サイドエフェクト

大体最初の10-30分でつまらないと感じた映画はみない主義だが、この映画には続きを見たくさせるなにかがあった。

まずエミリーが自殺未遂するシーンで思いとどまった。あとなにより淡々と静かに流れていくこの映画の雰囲気に飲まれてしまった感がある。

なんとなくもしくは裏切り〜という映画に雰囲気が似ていた。内容的には重い話のはずなのに、この淡々とした雰囲気がそうさせない。

映像はとても綺麗だったけど、ロストイントラストレーションみたいな画の撮り方かなあ、とおもいました。

 

エミリーとシーバード博士がインサイダー取引によって儲けようとする話。

話の最初でなによりエミリーが美しい。

最初っからなんとなくシーバード博士は怪しいというか一癖持ってそうな雰囲気を出してはいたけど(笑)、やっぱりそうだった。

自分的に最初は精神科医みんなでグルになってバンクス博士を陥れようとしているのかと思ったけど、もしそうなら新薬の被験者探しに協力させたりはしないだろうし、

なによりエミリーが最初っからどう見てもメンヘラなので、薬で人を殺した時点で嘘だろ!とおもいました。

旦那とのSEXであまり感じていない雰囲気をみても、エミリーはもう旦那への気持ちはなさそうだなと感じてはいた。

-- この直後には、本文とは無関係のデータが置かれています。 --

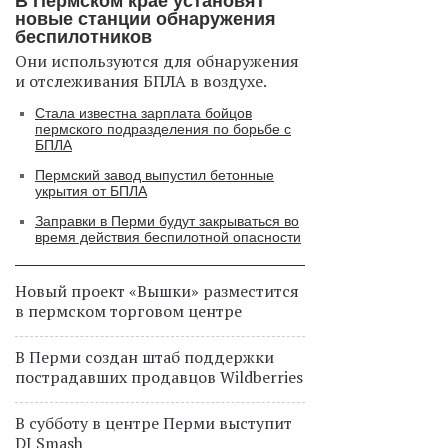
В Пермском крае установят
новые станции обнаружения
беспилотников
Они используются для обнаружения
и отслеживания БПЛА в воздухе.
Стала известна зарплата бойцов
пермского подразделения по борьбе с
БПЛА
Пермский завод выпустил бетонные
укрытия от БПЛА
Заправки в Перми будут закрываться во
время действия беспилотной опасности
Новый проект «Вышки» разместится
в пермском торговом центре
В Перми создан штаб поддержки
пострадавших продавцов Wildberries
В субботу в центре Перми выступит
DJ Smash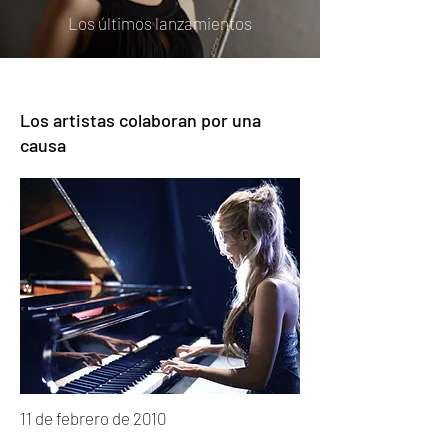
Los últimos lanzamientos
Los artistas colaboran por una
causa
11 de febrero de 2010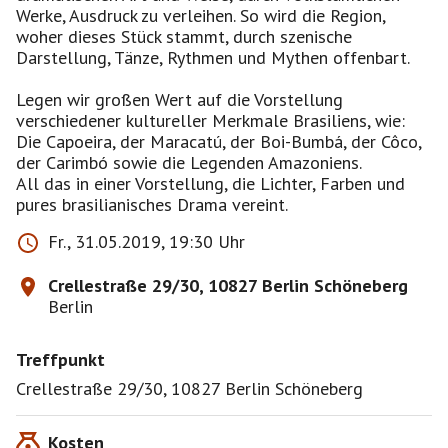
Werke, Ausdruck zu verleihen. So wird die Region,
woher dieses Stück stammt, durch szenische
Darstellung, Tänze, Rythmen und Mythen offenbart.
Legen wir großen Wert auf die Vorstellung
verschiedener kultureller Merkmale Brasiliens, wie:
Die Capoeira, der Maracatú, der Boi-Bumbá, der Côco,
der Carimbó sowie die Legenden Amazoniens.
All das in einer Vorstellung, die Lichter, Farben und
pures brasilianisches Drama vereint.
Fr., 31.05.2019, 19:30 Uhr
Crellestraße 29/30, 10827 Berlin Schöneberg
Berlin
Treffpunkt
Crellestraße 29/30, 10827 Berlin Schöneberg
Kosten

バンクス博士が以前ストーカーされていた女の人が実は死んでいなくてシーバードだった、だから復讐した、

もしくはエミリーがバンクスを好きになってしまったので演技をして気を引こうとしてる、

シーバードが元々バンクスと恋愛関係にあって振られた、

いろんな予想をしたけど結局シーバード博士の論文が出てきたときに確実にシーバードが犯人だとはわかった。

彼女が演技をしていそうなのもわかった。

ただそこが組む理由が途中までまったくわからなかった(笑)

 

未来は予見できる。過去の行動によって。

 

エミリーがシートベルトを閉めていたこと、旦那を裏切ったこと、彼女の言葉が上司の言葉であること、しょっちゅう嘘をつくこと。

そこから見てもシーバードを裏切る可能性は高い。

 

よくゲーム理論では相手の駒を読む方法があるけど、彼女たちがバンクスを狙ったのはたまたまだったらしいので、わからなくて正解だったかもしれません。

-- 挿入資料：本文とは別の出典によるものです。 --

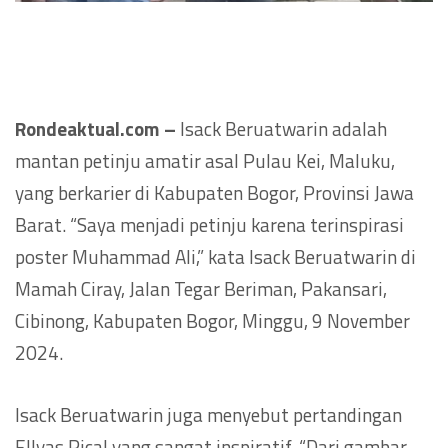
Rondeaktual.com –
Isack Beruatwarin adalah
mantan petinju amatir asal Pulau Kei, Maluku,
yang berkarier di Kabupaten Bogor, Provinsi Jawa
Barat. “Saya menjadi petinju karena terinspirasi
poster Muhammad Ali,” kata Isack Beruatwarin di
Mamah Ciray, Jalan Tegar Beriman, Pakansari,
Cibinong, Kabupaten Bogor, Minggu, 9 November
2024.
Isack Beruatwarin juga menyebut pertandingan
Ellyas Pical yang sangat inspiratif. “Dari gambar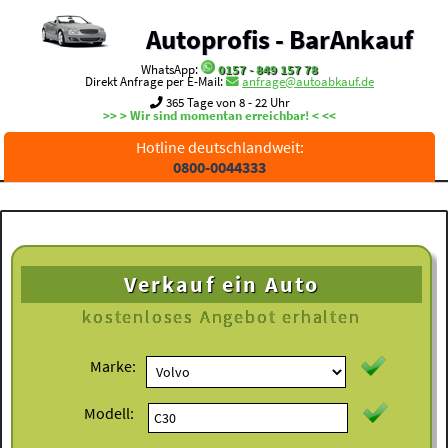
Autoprofis - BarAnkauf
WhatsApp:
0157 - 849 157 78
Direkt Anfrage per E-Mail:
anfrage@autoabkauf.de
365 Tage von 8 - 22 Uhr
>> > Wir sind momentan erreichbar! < <<
Hotline deutschlandweit:
0800-0044333
Verkauf ein Auto
kostenloses
Angebot erhalten
Marke:
Modell:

シーバードとエミリーが恋愛関係にあるとはさすがに思いつかなかった。展開の遅いアリスグリードの失踪を見てる気分。

シーバード博士はなんとなくレズビアンな雰囲気がしてたけど(笑)

エミリーもなかなかの小悪魔っぷり。

セレブ生活から転落して、夫のせいなのは確かだし、流産した痛手もあったかもしれないけど、夫やシーバードをあれだけ振り回して、まして人を殺してる彼女が正常なわけがない。

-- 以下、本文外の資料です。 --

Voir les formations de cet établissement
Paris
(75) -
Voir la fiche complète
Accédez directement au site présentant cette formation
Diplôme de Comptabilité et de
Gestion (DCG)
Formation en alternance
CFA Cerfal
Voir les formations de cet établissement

作品上スカッとすることはないけど、ただ内容を見るとスカッとする感じ。

最後まで自分の手でしらべあげ、自らの地位を取り返した点はすごいなとおもった。

何よりバンクスの心理をコントロールするのがうまいことうまいこと。

そしてキャサリンゼタ=ジョーンズがセクシーでクールであんな上司が欲しい。

 

静かな映画なので、好き嫌いが別れるかも。

個人的には★3つ。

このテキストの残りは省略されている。